Inbound calling to Plivo’s network

Any inbound call that has an identity header as part of the SIP INVITE will be verified using a verification service, and a corresponding verification status will be presented in the custom SIP header X-Plivo-Stir-Verification.

For inbound calls, STIR verification may have three possible statuses:

  • Verified, when the verstat received as part of the PAID header is TN-Validation-Passed
  • Not Verified, when the verstat received as part of the PAID header is either No-TN-Validation or TN-Validation-Failed
  • Not Applicable, when an identity header is not received as part of the SIP INVITE and thus the incoming call source couldn’t be verified

Zentrunk will also pass through an identity header along with the PAID header if it received one from the originating service provider following verification.
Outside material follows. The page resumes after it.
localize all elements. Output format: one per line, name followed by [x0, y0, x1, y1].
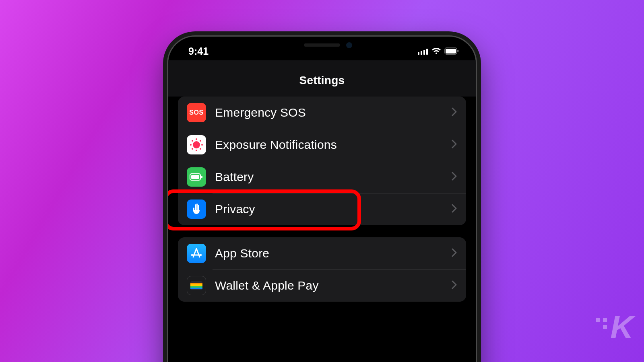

If Plivo receives the origID and the attestation indicator as part of enhanced verification status, it will pass this through along with the PAID header.

Example:

P-Asserted-Identity:<sip:+13339990000;verstat=TN-Validation-Passed@67.xxx.x.xx:5060>

Plivo console logs

You can also see STIR verification values on the Zentrunk > Logs page of the console as part of CDR.

Example SIP traces

INVITE sip:+1NPANXXYYYY@customer_URI:5060;transport=udp;timeout=60;carrierid=trunk_id SIP/2.0
Via: SIP/2.0/UDP xx.xx.xx.xx:5060;branch=z9hG4bKa6b8.0edbd44d535baed2b0be4db0758cda90.0
Max-Forwards: 66
From: <sip:1NPANXXYYYY@zt.plivo.com>;tag=jaXtc270DSg6B
To: <sip:+1NPANXXYYYY@customer_URI:5060;transport=udp;timeout=60;carrierid=trunk_id>
Call-ID: 2daa2eef-cfe9-4dfb-a4b0-5bdb79dcfecf
CSeq: 37104264 INVITE
Supported: timer, path, replaces
Allow-Events: talk, hold, conference, refer
Content-Type: application/sdp
Content-Disposition: session
Content-Length: 230
User-Agent: Zentrunk
Accept: application/sdp
Allow: INVITE,ACK,CANCEL,BYE,UPDATE
X-Plivo-Stir-Verification: Verified
X-Plivo-Region: us-east-1
Contact: <sip:btpsh-60c1899e-7f-1@xx.xx.xx.xx>
v=0
o=FreeSWITCH 1623296409 1623296410 IN IP4 xx.xx.xx.xx
s=FreeSWITCH
c=IN IP4 xx.xx.xx.xx
t=0 0
m=audio 10886 RTP/AVP 0 101
a=rtpmap:0 PCMU/8000
a=rtpmap:101 telephone-event/8000
a=fmtp:101 0-16
a=sendrecv
a=ptime:20
Note:

Plivo is also working on sending in the P-Attestation-Indicator, to highlight the exact attestation level, and P-Origination-ID, for a traceback for robocalling.